From city to country

Sandy with Big Bird the ostrich. Photo by Linda Robertson.
Sandy with Big Bird the ostrich. Photo by Linda Robertson.
Sandy's son Ben Howard (8) plays with pet lambs Sooty and Snowy. Photo by Linda Robertson.
Sandy's son Ben Howard (8) plays with pet lambs Sooty and Snowy. Photo by Linda Robertson.
Sandy's children Kate (3) and Ben (8) Howard play with pet lambs Snowy and Sooty. Photo by Linda...
Sandy's children Kate (3) and Ben (8) Howard play with pet lambs Snowy and Sooty. Photo by Linda Robertson.
Sandy, her children Kate (3) and Ben (8) Howard with the llamas.  Photo by Linda Robertson.
Sandy, her children Kate (3) and Ben (8) Howard with the llamas. Photo by Linda Robertson.
Big Bird the ostrich. Photo by Linda Robertson.
Big Bird the ostrich. Photo by Linda Robertson.

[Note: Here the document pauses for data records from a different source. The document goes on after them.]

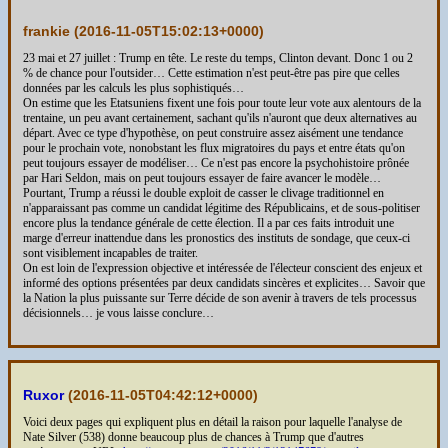
frankie (
2016-11-05T15:02:13+0000
)
23 mai et 27 juillet : Trump en tête. Le reste du temps, Clinton devant. Donc 1 ou 2
% de chance pour l'outsider… Cette estimation n'est peut-être pas pire que celles
données par les calculs les plus sophistiqués…
On estime que les Etatsuniens fixent une fois pour toute leur vote aux alentours de la
trentaine, un peu avant certainement, sachant qu'ils n'auront que deux alternatives au
départ. Avec ce type d'hypothèse, on peut construire assez aisément une tendance
pour le prochain vote, nonobstant les flux migratoires du pays et entre états qu'on
peut toujours essayer de modéliser… Ce n'est pas encore la psychohistoire prônée
par Hari Seldon, mais on peut toujours essayer de faire avancer le modèle…
Pourtant, Trump a réussi le double exploit de casser le clivage traditionnel en
n'apparaissant pas comme un candidat légitime des Républicains, et de sous-politiser
encore plus la tendance générale de cette élection. Il a par ces faits introduit une
marge d'erreur inattendue dans les pronostics des instituts de sondage, que ceux-ci
sont visiblement incapables de traiter.
On est loin de l'expression objective et intéressée de l'électeur conscient des enjeux et
informé des options présentées par deux candidats sincères et explicites… Savoir que
la Nation la plus puissante sur Terre décide de son avenir à travers de tels processus
décisionnels… je vous laisse conclure…
Ruxor
(
2016-11-05T04:42:12+0000
)
Voici deux pages qui expliquent plus en détail la raison pour laquelle l'analyse de
Nate Silver (538) donne beaucoup plus de chances à Trump que d'autres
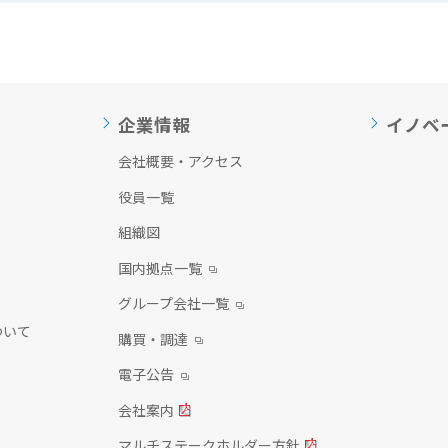
企業情報
イノベ
会社概要・アクセス
役員一覧
組織図
国内拠点一覧
グループ会社一覧
ついて
購買・調達
電子公告
会社案内
マルチステークホルダー方針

They gave up city life in Auckland to seek the good life in Otago. Eileen Goodwin talks to Sandy Price about her family's decision and the challenges of lifestyle farming.

 


Ask Sandy Price for tips to give prospective lifestyle farmers and she does not muck around.

"If you're not prepared to get your hands dirty, don't get into animals.

"Where there's livestock, there's dead stock."

Sheep were high maintenance, so dealing with unpleasant problems, such as flystrike and maggots, or a complication of lambing when a ewe pushed its innards out, were part of the job.

They were lessons hard learnt by Ms Price and partner Neill Howard, who were living a corporate life in Auckland before they decided to head south when they started a family.

It was a move that was akin to "stepping back in time", she said.

Mr Howard had grown up on the Otago Peninsula and they believed people in the South were "real" and more in touch with the land, she said.

Before buying their farmlet at the top of the Kilmog early in 2010, the couple lived for three years on 2ha in nearby Hawksbury, where they grew and sold spray-free apples and pears.

Ms Price misses the fruit-growing and plans to plant fruit trees on the sloping 20ha block where they now live.

However, she said the animals lent a "nice bucolic feel" to the property. The advantage of owning a sloping block was being able see how the animals fared - particularly during lambing - from the comfort of the house, formerly the old Merton Hall. Ms Price joked Mr Howard (45), a process operator at Macraes mine, was the "infrastructure manager" and she the "livestock manager".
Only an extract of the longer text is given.